Created 02-19-2016 07:30 AM
Is creating indexes on hive table recommended?
http://www.slideshare.net/ye.mikez/hive-tuning?next_slideshow=1
It sort of suggests that creating indexing should be avoided. Just want some thought from the community on this.
Created 02-19-2016 09:33 AM
The short answer is no. Indexes in Hive are not recommended.
The reason for this is ORC. ORC has build in Indexes which allow the format to skip blocks of data during read, they also support Bloom filters. Together this pretty much replicates what Hive Indexes did and they do it automatically in the data format without the need to manage an external table ( which is essentially what happens in indexes. ). I would rather spend my time to properly setup the ORC tables.
Again shameless plug:
http://www.slideshare.net/BenjaminLeonhardi/hive-loading-data
Created 02-19-2016 08:03 AM
@Shivaji, Have you checked below links, it had given information about when to avoid using indexing in hive:
https://acadgild.com/blog/indexing-in-hive/
-
Another link which has given some useful information about Indexing in Hive:
or search
index-based join operations in hive - CiteSeer
Hope it help you get required information to decide whether to use Indexes in Hive or not?
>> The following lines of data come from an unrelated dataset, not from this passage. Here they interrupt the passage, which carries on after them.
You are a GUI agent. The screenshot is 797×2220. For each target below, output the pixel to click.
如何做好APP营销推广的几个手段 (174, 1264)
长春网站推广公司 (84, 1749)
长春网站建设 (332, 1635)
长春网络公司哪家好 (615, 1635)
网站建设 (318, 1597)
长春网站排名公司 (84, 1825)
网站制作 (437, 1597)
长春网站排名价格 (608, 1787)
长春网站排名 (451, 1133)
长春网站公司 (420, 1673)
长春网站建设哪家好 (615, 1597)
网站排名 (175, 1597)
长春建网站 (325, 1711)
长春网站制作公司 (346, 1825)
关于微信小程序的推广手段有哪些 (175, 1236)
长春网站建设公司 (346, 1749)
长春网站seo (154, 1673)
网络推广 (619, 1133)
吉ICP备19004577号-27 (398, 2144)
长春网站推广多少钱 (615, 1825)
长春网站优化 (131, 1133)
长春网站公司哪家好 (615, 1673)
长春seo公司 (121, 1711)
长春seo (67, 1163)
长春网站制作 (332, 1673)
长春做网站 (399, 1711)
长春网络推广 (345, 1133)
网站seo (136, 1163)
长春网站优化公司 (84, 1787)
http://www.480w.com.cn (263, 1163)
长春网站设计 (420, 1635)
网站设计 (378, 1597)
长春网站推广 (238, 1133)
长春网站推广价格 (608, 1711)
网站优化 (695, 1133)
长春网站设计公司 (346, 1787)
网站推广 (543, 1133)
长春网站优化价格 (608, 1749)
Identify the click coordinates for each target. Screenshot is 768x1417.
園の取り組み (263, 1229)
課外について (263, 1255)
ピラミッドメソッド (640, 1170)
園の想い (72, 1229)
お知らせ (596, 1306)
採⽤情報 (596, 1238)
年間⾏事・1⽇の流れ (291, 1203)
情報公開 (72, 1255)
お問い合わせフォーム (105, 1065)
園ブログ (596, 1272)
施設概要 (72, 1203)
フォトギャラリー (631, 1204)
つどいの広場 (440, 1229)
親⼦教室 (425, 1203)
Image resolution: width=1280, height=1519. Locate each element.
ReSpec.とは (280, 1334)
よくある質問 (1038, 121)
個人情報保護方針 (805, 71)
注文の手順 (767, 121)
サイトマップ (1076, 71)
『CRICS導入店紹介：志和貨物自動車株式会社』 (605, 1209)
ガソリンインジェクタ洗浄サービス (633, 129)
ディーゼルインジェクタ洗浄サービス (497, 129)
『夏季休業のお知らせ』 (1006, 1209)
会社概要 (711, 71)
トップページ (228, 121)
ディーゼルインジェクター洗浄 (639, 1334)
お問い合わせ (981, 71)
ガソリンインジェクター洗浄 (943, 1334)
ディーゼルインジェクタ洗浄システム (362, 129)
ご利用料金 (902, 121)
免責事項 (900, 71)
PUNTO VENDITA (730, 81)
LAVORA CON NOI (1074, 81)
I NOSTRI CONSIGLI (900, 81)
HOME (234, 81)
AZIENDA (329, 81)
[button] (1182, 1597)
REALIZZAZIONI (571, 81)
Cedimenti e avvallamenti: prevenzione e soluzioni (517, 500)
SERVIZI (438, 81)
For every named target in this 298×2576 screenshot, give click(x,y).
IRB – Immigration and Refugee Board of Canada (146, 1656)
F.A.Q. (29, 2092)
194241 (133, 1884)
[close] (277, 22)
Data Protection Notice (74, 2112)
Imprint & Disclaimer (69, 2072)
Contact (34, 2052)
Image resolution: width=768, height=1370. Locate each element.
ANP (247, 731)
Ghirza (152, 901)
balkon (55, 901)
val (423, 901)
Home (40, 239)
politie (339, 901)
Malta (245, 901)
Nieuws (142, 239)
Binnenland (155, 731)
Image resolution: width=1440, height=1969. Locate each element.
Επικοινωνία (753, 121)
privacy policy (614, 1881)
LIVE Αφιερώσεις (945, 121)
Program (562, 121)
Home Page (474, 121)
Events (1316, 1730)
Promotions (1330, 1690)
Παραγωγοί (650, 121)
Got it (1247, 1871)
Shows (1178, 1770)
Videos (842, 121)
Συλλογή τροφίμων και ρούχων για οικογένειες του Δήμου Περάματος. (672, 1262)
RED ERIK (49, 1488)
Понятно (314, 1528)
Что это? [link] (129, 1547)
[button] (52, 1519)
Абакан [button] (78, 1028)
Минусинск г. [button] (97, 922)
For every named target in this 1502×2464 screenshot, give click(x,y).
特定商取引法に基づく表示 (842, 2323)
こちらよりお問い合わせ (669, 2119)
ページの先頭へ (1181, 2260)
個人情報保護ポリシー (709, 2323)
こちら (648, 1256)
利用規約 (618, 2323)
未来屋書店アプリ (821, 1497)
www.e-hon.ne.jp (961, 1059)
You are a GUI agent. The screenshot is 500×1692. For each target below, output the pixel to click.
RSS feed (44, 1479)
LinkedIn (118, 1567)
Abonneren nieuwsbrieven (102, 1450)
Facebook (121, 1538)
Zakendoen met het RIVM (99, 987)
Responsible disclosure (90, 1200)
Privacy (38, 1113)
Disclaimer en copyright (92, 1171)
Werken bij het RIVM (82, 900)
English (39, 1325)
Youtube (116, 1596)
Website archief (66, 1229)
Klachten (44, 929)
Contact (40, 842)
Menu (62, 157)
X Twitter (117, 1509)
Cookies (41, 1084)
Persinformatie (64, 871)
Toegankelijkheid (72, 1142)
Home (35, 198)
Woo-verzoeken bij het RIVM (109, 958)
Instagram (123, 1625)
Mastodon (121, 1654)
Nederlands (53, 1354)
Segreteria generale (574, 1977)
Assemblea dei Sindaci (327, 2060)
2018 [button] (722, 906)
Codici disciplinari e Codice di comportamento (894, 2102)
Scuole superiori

Created 02-23-2016 05:30 AM
@shivaji, If the original question is answered then please accept the best answer.
Created 02-19-2016 09:33 AM
The short answer is no. Indexes in Hive are not recommended.
The reason for this is ORC. ORC has build in Indexes which allow the format to skip blocks of data during read, they also support Bloom filters. Together this pretty much replicates what Hive Indexes did and they do it automatically in the data format without the need to manage an external table ( which is essentially what happens in indexes. ). I would rather spend my time to properly setup the ORC tables.
Again shameless plug:
http://www.slideshare.net/BenjaminLeonhardi/hive-loading-data
Created 02-23-2016 05:38 AM
@Shivaji I agree with Benjamin. Hive indexes is not recommended.
Created 03-25-2017 06:18 AM
@Benjamin Leonhardi , on slide 24 you notate that a small stripe size indicates a memory problem during load. Do you know what memory problem that would be? I have ~ 3500 records on the stripe and was just wondering where I should look. Thanks!